Monday, May 18, 2009

The Great Ecstasy of the 16mm Film Series

The Great Ecstasy of the Sculptor Steiner
Gravity Is My Enemy
Wednesday, May 20, 7 p.m.
The Hexagon, 1825 N. Charles St.,

Once again I applaud the film enthusiasts at The Hexagon for unearthing gems from the Enoch Pratt Central Library's 16mm film collection. This week's "FREE Wednesday 16mm Film Series" program looks at two unusual artists - one an athletic sculptor who as a skier defied gravity, the other a quadriplegic painter bound by it. Both push the limits of human spirit and expression.

The Great Ecstasy of the Sculptor Steiner
(Werner Herzog, 1975, 45 minutes, in German with English subtitles.)

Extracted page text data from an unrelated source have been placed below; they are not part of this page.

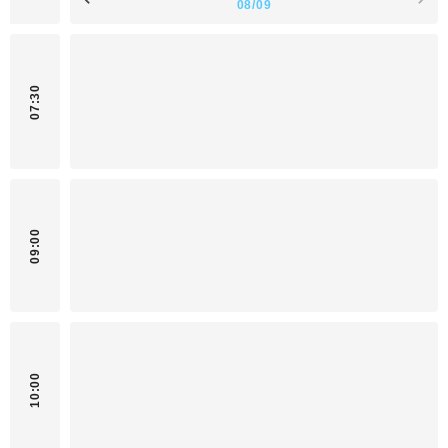
08/09
07:30
09:00
10:00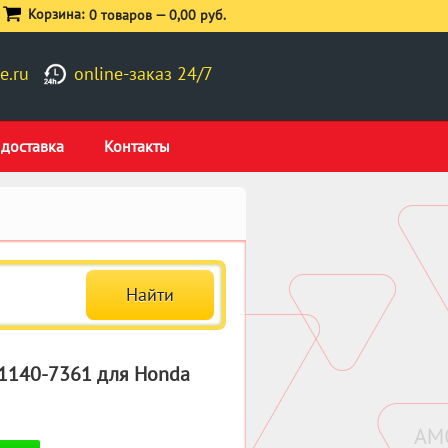
Корзина:
0 товаров —
0,00 руб.
e.ru
online-заказ 24/7
 доставка
Контакты
 1140-7361 для Honda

"Great Ecstacy" opening clip

This is German director (and ski enthusiast) Werner Herzog's documentary about Walter Steiner, a Swiss woodcarver who is considered the world's greatest ski jumper (here called "ski flyers"), who effortlessly broke all the sport's records. It was the first film Herzog tackled after the rigors of directing Klaus Kinksi in Aguirre: The Wrath of God. Following the skier's preparation for an event in Yugoslavia, Herzog uses ultra-slow-motion photography to capture the "ski flyer's ecstasy" as he is compelled to take his creative impulse to the absolute limit. The poetic images of beauty and danger are complimented by a dreamy guitar score by Krautrock band Popol Vuh.

Gravity Is My Enemy
(John C. Joseph, 1977, 26 minutes)
1978 Academy Award winner - Best Documentary Short Subject

"Gravity Is My Enemy" clip

This Academy Award-winning short profiles the life of Mark Hicks, who was paralyzed from the neck down at the age of 12 yet painted and drew by holding a brush, pencil, or ink pen between his teeth. It paints a palette similar to that of local artist Dan Keplinger, a Parkville High and Towson University grad with cerebal palsy who was the subject of Susan Hannah Hadary and William Whiteford's 1999 Oscar-winning documentary King Gimp.

I haven't gone to any Hexagon screenings yet but I sure plan to. I've only met one of their programmers, a young lady by the name of Lisa; the other programmer is local filmmaker Miguel Sabogal, who recently screened his Cube shorts trilogy (Dream's Structure, Escape, and Behind the Red Door) at the 2009 Maryland Film Festival.

They've brought renewed interest to 16mm film and I thank them for it.